Self-harm on a whole new level!

I’m a little bit embarrassed to admit this, because I think it’s terrible, but here goes …

My self-harm has come to a new level. It’s not clean cuts, or a bunch of clean cuts. It’s not stitches, or a bunch of stitches. It’s nothing that will make me have to go to the doctor, where I’ll get those condescending looks, and where I’ll be met with overbearing nurses who don’t want to listen when I try to tell them what kind of thread they need to use on my skin. I won’t have to take the risk of meeting a doctor who’ll make me justify being sick, or who’ll treat me badly because surely I must like pain. This won’t leave traces on my skin which’ll haunt me forever, only I can know the harm it has done to me, unless I’m very unfortunate and it turns out the wrong way. This won’t be visible on me, and I will never spend time trying to hide it, because it’s hidden most of the time anyways. I’ll never be left disappointed with the world because of this. It’ll never give me experiences of inferiority (visiting the doctor for self-harm often does). But it hurts.

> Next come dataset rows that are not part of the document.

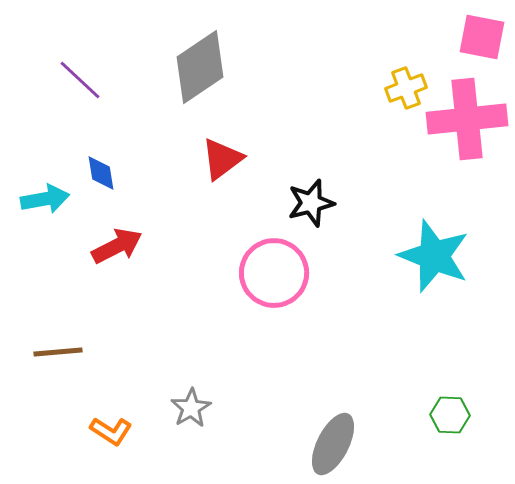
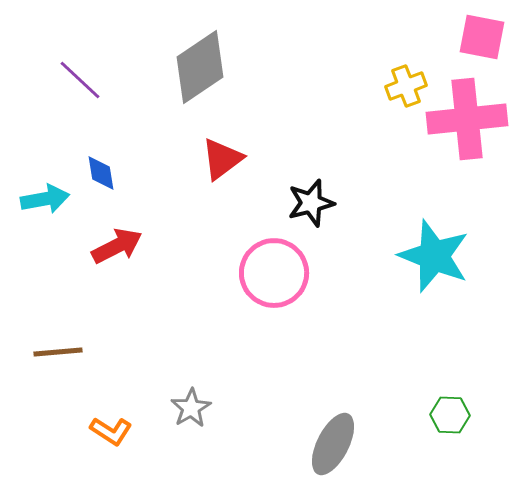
yellow cross: moved 2 px up
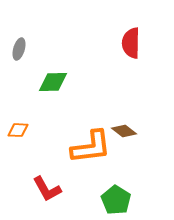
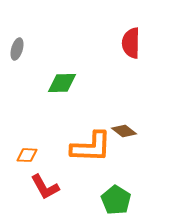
gray ellipse: moved 2 px left
green diamond: moved 9 px right, 1 px down
orange diamond: moved 9 px right, 25 px down
orange L-shape: rotated 9 degrees clockwise
red L-shape: moved 2 px left, 2 px up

I’m inclined to say that it hurts worse than any cut ever has, but I’m not sure if I’m saying that because it’s true or because in this moment it’s pulsating with pain. It hurts when I do it, and during the night, to the point it wakes me up sometimes, and then for days after. It hurts so much it makes me walk funny, and sometimes it’s so bad I look totally ridiculous when walking. It hurts in a very demanding way, it’s insisting to be felt, to be thought of, to be endured. It makes me feel like an idiot! Because who would do this to themselves? Who?! And why would someone do this to themselves? And three days after when it still hurts I think to myself that I shouldn’t have done it, but then I remember that I should, I deserve it. There’s no escaping it, because it’s already done and only time will make it right again. But I deserve that. How can I think that? And it makes me feel like an idiot even more because rationally I know that there are risks with doing this, like an infection (which could make me have to visit the doctor), or it never growing back. But I guess all self-harm in one way is idiotic. I don’t wanna be an idiot though, but I don’t know how to not hurt myself. I’m obviously not well.

I’ve been pulling my nails out.

 

Edit: I’m starting to wonder if I’m more messed up than I thought.